In RESET, investigators also considered patient outcomes on Plavix and Effient, focusing on bleeding and cardiac-cerebrovascular events in genotyped, non-responder patients, but the study wasn't powered to gauge statistically significant differences in these events based on patients' carrier status and the treatment they received. Ultimately, many physicians have balked at adopting CYP2C19 genotyping to administer Plavix because there is inconsistent data on whether pharmacogenetic testing lowers the risk of cardiovascular events and bleeding in patients receiving the drug.

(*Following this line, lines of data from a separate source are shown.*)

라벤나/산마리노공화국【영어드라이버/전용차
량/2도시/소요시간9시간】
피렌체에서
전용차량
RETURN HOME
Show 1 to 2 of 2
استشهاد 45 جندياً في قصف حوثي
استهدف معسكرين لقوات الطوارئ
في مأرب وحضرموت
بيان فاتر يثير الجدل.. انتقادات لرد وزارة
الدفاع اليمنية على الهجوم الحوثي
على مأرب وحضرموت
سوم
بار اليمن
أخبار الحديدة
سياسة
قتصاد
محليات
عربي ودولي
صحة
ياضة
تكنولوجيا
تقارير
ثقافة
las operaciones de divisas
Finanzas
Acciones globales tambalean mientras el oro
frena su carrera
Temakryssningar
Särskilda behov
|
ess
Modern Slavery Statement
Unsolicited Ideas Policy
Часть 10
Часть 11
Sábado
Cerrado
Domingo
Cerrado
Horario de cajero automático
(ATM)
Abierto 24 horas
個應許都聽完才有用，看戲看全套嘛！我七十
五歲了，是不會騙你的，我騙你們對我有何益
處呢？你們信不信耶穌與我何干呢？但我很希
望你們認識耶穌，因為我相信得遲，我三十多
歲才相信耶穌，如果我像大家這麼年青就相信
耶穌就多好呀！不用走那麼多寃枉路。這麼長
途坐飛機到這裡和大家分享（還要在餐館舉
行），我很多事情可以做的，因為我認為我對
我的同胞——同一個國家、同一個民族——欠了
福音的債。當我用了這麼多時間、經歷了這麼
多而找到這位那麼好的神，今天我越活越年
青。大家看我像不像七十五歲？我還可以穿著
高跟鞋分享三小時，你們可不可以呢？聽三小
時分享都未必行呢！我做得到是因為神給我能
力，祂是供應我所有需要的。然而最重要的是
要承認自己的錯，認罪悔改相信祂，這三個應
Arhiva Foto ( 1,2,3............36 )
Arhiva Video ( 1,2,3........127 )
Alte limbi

RESET participants "didn't experience major events, only minor events" on the two therapies, Sardella said during his presentation. He added, however, that some patients experienced chest pain "every time" they were switched from Effient to high-dose Plavix, but did not break out the carrier status of these patients.

Based on the results of the study, Sardella concluded that standard-dose Effient significantly reduced platelet aggregation in patients with high on-treatment platelet reactivity following PCI, compared to when they were given high-dose Plavix. "High [Plavix] dose, in contrast to [Effient], is frequently ineffective in the presence of the CYP2C19*2 allele, while in non-carriers … both drugs have similar effects," he highlighted.

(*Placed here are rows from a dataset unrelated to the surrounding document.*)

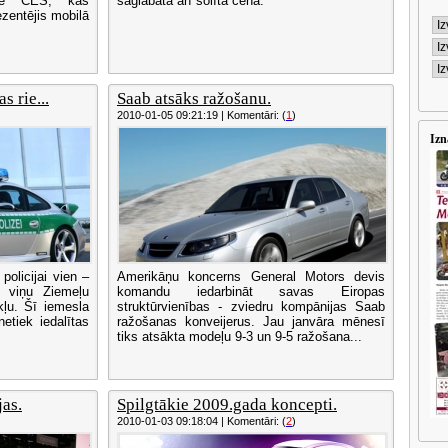
ādē CES, kas
saglabāta arī solītā cena.
zentējis mobilā
s rie...
Saab atsāks ražošanu.
2010-01-05 09:21:19 | Komentāri: (
1
)
Izn
policijai vien –
Amerikāņu koncerns General Motors devis
 viņu Ziemeļu
komandu iedarbināt savas Eiropas
ekļu. Šī iemesla
struktūrvienības - zviedru kompānijas Saab
etiek iedalītas
ražošanas konveijerus. Jau janvāra mēnesī
tiks atsākta modeļu 9-3 un 9-5 ražošana...
as.
Spilgtākie 2009.gada koncepti.
2010-01-03 09:18:04 | Komentāri: (
2
)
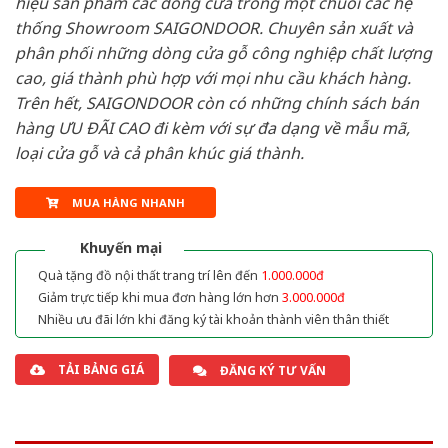
hiệu sản phẩm các dòng cửa trong một chuỗi các hệ
thống Showroom SAIGONDOOR. Chuyên sản xuất và
phân phối những dòng cửa gỗ công nghiệp chất lượng
cao, giá thành phù hợp với mọi nhu cầu khách hàng.
Trên hết, SAIGONDOOR còn có những chính sách bán
hàng ƯU ĐÃI CAO đi kèm với sự đa dạng về mẫu mã,
loại cửa gỗ và cả phân khúc giá thành.
MUA HÀNG NHANH
Khuyến mại
Quà tặng đồ nội thất trang trí lên đến
1.000.000đ
Giảm trực tiếp khi mua đơn hàng lớn hơn
3.000.000đ
Nhiều ưu đãi lớn khi đăng ký tài khoản thành viên thân thiết
TẢI BẢNG GIÁ
ĐĂNG KÝ TƯ VẤN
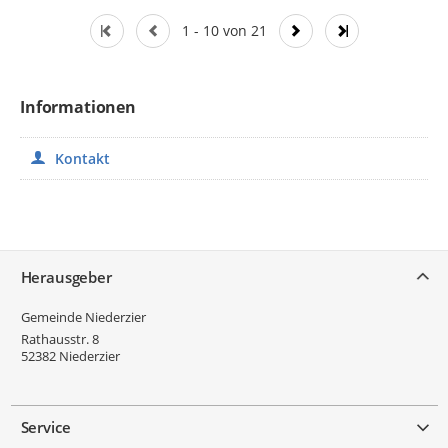
1 - 10 von 21
Informationen
Kontakt
Service
Herausgeber
Gemeinde Niederzier
Rathausstr. 8
52382
Niederzier
Service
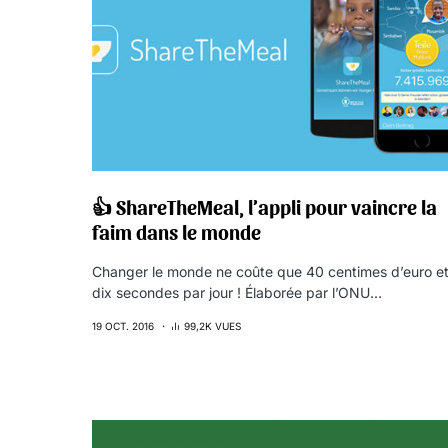
👍 ShareTheMeal, l’appli pour vaincre la
faim dans le monde
Changer le monde ne coûte que 40 centimes d’euro e
dix secondes par jour ! Élaborée par l’ONU…
19 OCT. 2016
99,2K VUES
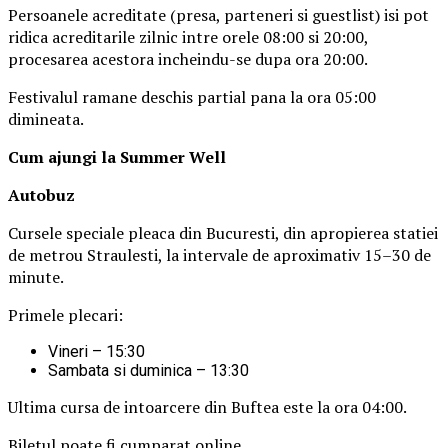
Persoanele acreditate (presa, parteneri si guestlist) isi pot
ridica acreditarile zilnic intre orele 08:00 si 20:00,
procesarea acestora incheindu-se dupa ora 20:00.
Festivalul ramane deschis partial pana la ora 05:00
dimineata.
Cum ajungi la Summer Well
Autobuz
Cursele speciale pleaca din Bucuresti, din apropierea statiei
de metrou Straulesti, la intervale de aproximativ 15–30 de
minute.
Primele plecari:
Vineri – 15:30
Sambata si duminica – 13:30
Ultima cursa de intoarcere din Buftea este la ora 04:00.
Biletul poate fi cumparat online.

Any Closer to a Dosing Strategy?

In reviewing the data, Scripps' Price told PGx Reporter that results from the RESET study corroborate findings from the GRAVITAS genetic substudy, as well as "several other studies that have shown a more potent pharmacodynamics effect of Effient compared with Plavix patients who are CYP2C19 carriers."

Past studies suggest that response to Effient, a newer drug than Plavix, is not dependent on CYP2C19 genotype. As such, personalized medicine proponents have suggested that the drug is a suitable alternative for individuals deemed to be poor Plavix responders either through platelet reactivity testing or by genotyping.

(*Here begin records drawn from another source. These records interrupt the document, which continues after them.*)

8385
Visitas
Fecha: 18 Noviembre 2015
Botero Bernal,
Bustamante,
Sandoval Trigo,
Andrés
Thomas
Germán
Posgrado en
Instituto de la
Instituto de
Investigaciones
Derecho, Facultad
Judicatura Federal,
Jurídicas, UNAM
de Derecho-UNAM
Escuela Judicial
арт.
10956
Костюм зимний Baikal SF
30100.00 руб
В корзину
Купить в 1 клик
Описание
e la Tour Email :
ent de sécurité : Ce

Another proposed strategy, based on data from previous trials, has been to increase the Plavix dose in poor responders.

In the updated label for Plavix, the FDA notes that "CYP2C19 poor metabolizer status is associated with diminished antiplatelet response to [Plavix]. Although a higher dose regimen in poor metabolizers increases antiplatelet response, an appropriate dose regimen for this patient population has not been established."

However, data from the GRAVITAS substudy, the prospective analysis by Mega et al. In JAMA, and now the RESET trial may help to build the kind of evidence FDA needs to provide more definitive guidance regarding Plavix dosing in CYP2C19*2 carriers. Lawrence Lesko, former FDA official and head of University of Florida's Center for Pharmacometrics and Systems Pharmacology, previously told PGx Reporter that the findings and the design of the Mega study may be strong enough to warrant another PGx update to Plavix's label (PGx Reporter 3/28/2012).

Furthermore, regarding the preliminary finding in RESET that patients with platelet aggregation above 600 AUC tended to be CYP2C19*2 carriers, Price reflected that it was a "provocative" suggestion "that you can predict genotype based on phenotype," but noted that the observation needed to be further investigated.

"I think it is an academically interesting finding, [but] I am not sure about its clinical utility," Price told PGx Reporter. "In the GRAVITAS genetic substudy, we found that the attributable risk of the CYP2C19 genotype for persistently high reactivity on high-dose Plavix was pretty low. So I don't think it would change your decision about what antiplatelet therapy to give."

RESET had several limitations, according to Sardella, including a small patient cohort despite being powered for the sample size collected. In addition, platelet reactivity was not gauged at one month, which could mislead the assessment of variation in plate aggregation over time.

Furthermore, there was no wash-out period and since patients had received PCI, this could have affected platelet aggregation when patients were crossed over in the second half of the study. Finally, investigators didn't test for the gain-of-function CYP2C19*17 allele, which could have impacted response to Plavix.